▶ **Work item**
Where "ouvrir" occurs in a line of the entries below, copy that line.
━━━━━━━━━━━━━━━━━━━━━━━━━━━━━━
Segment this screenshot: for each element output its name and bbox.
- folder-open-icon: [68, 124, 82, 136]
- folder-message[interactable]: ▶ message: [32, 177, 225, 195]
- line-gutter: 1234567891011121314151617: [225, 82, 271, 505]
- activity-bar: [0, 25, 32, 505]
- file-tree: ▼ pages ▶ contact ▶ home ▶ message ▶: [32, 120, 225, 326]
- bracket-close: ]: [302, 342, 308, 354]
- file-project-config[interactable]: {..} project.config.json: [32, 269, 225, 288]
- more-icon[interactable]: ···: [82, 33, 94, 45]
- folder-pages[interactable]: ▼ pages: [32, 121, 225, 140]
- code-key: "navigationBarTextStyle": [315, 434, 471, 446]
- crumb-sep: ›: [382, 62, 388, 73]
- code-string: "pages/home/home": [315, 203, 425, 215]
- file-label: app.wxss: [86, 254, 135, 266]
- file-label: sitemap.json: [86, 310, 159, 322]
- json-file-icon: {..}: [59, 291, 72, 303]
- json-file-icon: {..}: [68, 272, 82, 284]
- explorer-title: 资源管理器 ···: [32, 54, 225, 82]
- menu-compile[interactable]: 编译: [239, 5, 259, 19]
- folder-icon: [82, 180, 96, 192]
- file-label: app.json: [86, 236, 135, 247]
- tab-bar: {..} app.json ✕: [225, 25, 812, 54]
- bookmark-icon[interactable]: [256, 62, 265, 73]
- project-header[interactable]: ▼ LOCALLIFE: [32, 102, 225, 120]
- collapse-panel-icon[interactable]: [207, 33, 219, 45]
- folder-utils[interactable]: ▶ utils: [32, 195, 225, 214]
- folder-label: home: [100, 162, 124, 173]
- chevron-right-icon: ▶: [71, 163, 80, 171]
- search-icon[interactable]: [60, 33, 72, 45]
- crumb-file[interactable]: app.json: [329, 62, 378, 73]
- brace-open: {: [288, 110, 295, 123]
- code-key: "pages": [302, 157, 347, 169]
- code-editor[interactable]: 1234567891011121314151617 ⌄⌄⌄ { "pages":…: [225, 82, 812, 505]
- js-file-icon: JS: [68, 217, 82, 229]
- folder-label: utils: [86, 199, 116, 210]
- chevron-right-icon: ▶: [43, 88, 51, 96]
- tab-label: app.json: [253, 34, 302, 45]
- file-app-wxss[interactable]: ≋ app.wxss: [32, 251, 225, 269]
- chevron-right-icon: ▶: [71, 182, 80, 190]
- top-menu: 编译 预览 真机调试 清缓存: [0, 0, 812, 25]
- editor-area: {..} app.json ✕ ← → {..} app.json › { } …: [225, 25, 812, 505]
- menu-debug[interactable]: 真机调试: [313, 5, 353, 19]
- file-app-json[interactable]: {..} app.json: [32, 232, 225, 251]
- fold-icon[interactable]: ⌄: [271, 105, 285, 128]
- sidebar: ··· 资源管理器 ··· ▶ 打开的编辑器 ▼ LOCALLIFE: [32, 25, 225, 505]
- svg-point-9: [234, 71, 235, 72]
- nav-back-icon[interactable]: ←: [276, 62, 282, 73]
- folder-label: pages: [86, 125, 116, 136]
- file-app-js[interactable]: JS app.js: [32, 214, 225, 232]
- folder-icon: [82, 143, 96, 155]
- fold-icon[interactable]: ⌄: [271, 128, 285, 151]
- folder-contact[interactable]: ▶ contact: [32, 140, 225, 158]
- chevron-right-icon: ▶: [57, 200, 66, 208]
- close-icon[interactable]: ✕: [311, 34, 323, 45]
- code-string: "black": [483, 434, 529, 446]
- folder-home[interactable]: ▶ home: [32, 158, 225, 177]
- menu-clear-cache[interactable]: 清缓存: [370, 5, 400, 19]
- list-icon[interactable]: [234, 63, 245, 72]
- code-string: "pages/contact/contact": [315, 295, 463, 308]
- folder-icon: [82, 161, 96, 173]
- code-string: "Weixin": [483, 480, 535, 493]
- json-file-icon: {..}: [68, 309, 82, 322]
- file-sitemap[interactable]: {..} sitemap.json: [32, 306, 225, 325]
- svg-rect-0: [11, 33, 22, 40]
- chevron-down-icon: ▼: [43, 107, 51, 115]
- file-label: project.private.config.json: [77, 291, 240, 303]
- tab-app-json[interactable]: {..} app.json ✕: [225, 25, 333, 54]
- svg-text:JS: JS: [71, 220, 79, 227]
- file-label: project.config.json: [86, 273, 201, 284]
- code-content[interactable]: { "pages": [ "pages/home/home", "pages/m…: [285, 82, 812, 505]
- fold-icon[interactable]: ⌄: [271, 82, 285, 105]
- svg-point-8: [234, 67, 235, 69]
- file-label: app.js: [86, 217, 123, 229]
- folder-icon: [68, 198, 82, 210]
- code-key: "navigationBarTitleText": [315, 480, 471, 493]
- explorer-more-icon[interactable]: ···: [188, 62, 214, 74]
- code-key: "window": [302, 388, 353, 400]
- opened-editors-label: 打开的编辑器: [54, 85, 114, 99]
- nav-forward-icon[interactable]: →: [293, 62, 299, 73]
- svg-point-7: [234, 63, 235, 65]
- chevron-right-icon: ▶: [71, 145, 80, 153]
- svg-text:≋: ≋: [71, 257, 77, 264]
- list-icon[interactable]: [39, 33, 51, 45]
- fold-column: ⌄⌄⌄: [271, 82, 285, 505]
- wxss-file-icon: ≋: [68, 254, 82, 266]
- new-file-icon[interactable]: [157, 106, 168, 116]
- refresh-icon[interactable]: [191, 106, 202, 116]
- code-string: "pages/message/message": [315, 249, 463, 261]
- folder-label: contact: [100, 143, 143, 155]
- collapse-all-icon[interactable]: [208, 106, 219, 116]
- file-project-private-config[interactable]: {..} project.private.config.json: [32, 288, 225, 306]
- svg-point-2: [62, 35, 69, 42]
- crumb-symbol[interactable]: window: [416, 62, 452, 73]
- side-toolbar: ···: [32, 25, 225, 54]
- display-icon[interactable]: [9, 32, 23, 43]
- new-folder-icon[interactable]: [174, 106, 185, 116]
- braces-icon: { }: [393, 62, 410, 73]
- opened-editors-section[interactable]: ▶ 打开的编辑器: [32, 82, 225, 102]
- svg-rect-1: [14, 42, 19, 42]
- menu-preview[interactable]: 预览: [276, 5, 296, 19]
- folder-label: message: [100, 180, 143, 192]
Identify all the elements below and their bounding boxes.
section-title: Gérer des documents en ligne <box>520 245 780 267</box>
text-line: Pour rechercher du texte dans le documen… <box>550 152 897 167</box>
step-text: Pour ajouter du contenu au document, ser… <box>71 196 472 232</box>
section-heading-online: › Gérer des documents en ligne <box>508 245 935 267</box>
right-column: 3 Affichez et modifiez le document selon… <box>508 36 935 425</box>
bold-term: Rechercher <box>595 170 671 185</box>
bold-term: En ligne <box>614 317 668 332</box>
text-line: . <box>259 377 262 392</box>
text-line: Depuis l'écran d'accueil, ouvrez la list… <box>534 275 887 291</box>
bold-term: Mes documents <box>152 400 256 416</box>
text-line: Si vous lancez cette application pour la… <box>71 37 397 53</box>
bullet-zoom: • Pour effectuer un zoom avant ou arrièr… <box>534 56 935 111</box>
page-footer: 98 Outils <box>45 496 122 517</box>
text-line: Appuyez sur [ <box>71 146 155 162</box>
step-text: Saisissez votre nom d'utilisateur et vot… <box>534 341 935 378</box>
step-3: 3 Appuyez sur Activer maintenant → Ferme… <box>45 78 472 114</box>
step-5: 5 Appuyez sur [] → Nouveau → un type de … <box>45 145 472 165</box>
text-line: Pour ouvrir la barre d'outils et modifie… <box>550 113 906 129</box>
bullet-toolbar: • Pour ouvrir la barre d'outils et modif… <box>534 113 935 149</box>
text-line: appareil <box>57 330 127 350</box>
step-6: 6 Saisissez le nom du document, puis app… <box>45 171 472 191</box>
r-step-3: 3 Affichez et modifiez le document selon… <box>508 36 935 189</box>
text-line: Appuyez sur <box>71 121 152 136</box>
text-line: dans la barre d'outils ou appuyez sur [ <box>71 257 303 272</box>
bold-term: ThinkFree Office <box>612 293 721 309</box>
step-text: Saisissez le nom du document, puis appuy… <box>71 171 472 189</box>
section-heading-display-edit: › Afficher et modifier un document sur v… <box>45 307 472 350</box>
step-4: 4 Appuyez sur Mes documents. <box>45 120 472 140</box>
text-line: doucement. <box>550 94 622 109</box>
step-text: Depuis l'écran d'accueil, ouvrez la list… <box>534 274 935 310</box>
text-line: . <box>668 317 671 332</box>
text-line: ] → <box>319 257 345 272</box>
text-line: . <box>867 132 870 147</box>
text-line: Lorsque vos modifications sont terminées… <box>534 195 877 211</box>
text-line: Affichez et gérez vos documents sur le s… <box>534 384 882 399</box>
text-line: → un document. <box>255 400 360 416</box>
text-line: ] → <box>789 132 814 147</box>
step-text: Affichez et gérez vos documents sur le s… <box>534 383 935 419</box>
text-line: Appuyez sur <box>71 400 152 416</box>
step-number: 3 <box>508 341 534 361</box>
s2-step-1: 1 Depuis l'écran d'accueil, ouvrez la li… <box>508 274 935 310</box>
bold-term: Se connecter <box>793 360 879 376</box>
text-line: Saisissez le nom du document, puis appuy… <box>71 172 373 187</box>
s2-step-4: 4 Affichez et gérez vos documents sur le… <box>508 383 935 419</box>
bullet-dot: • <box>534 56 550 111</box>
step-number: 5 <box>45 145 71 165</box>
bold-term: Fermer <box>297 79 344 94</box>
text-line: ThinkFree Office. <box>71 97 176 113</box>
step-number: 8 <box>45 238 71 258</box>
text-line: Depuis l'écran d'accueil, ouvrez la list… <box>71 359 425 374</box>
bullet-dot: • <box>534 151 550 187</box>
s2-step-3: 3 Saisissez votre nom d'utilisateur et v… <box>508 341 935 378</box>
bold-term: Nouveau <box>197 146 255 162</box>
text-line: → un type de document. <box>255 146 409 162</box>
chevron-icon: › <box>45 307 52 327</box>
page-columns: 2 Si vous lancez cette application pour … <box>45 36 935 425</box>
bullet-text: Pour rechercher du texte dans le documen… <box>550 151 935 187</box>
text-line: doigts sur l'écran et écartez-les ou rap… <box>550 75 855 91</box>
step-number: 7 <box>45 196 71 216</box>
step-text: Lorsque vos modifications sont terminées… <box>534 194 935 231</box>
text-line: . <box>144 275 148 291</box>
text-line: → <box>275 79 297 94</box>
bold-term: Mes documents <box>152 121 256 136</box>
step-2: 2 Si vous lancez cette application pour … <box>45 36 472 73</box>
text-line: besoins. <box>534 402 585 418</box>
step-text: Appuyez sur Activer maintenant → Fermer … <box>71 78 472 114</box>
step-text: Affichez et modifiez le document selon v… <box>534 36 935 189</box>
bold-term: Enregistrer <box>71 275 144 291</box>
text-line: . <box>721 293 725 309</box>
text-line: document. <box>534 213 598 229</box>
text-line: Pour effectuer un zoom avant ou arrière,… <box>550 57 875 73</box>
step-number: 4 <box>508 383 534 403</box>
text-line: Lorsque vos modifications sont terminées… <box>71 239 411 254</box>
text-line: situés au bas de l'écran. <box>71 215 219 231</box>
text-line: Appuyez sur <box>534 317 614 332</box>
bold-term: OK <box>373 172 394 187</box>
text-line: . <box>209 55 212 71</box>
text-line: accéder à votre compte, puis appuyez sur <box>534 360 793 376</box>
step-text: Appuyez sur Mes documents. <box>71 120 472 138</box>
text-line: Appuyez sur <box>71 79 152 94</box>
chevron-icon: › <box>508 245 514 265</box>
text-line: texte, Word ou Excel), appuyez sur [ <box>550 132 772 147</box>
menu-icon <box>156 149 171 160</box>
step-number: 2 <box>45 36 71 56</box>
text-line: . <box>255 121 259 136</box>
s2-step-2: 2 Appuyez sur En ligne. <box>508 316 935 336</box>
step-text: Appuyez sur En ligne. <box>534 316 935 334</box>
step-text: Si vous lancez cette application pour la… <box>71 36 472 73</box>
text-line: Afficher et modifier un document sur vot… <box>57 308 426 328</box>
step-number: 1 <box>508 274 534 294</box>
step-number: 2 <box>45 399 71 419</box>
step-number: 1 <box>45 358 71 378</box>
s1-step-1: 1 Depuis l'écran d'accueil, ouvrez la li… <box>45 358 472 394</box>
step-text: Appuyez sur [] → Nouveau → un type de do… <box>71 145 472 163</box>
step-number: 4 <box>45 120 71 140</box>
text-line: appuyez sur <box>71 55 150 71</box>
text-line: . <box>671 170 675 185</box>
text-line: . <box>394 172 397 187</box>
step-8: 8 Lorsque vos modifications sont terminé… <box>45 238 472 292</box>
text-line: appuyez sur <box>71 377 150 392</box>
━━━━━━━━━━━━━━━━━━━━━━━━━━━━━━
▶ **Problem solution**
text-line: Pour ouvrir la barre d'outils et modifie… <box>550 113 906 129</box>
bullet-toolbar: • Pour ouvrir la barre d'outils et modif… <box>534 113 935 149</box>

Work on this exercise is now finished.